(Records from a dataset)
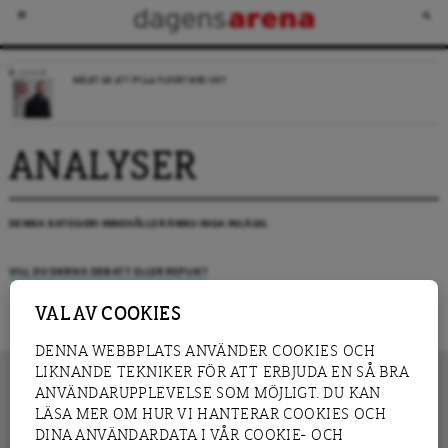
LEDARE
MÅLET ÄR ATT FYLLA FLÖDET MED SKIT
ANALYSER
DENNA KATEGORI INNEHÅLLER ÄNNU INGA INLÄGG.
VILL DU SKRIVA DEBATT ELLER REPLIK?
VAL AV COOKIES
DENNA WEBBPLATS ANVÄNDER COOKIES OCH
LIKNANDE TEKNIKER FÖR ATT ERBJUDA EN SÅ BRA
ANVÄNDARUPPLEVELSE SOM MÖJLIGT. DU KAN
LÄSA MER OM HUR VI HANTERAR COOKIES OCH
INNEHÅLL
DINA ANVÄNDARDATA I VÅR COOKIE- OCH
NYHET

Work order →
The expected output is the lines from the one with "MÅLET ÄR ATT FYLLA FLÖDET MED SKIT" through the end of the data, exactly as written and nothing more.

Answer box →
MÅLET ÄR ATT FYLLA FLÖDET MED SKIT
ANALYSER
DENNA KATEGORI INNEHÅLLER ÄNNU INGA INLÄGG.
VILL DU SKRIVA DEBATT ELLER REPLIK?
VAL AV COOKIES
DENNA WEBBPLATS ANVÄNDER COOKIES OCH
LIKNANDE TEKNIKER FÖR ATT ERBJUDA EN SÅ BRA
ANVÄNDARUPPLEVELSE SOM MÖJLIGT. DU KAN
LÄSA MER OM HUR VI HANTERAR COOKIES OCH
INNEHÅLL
DINA ANVÄNDARDATA I VÅR COOKIE- OCH
NYHET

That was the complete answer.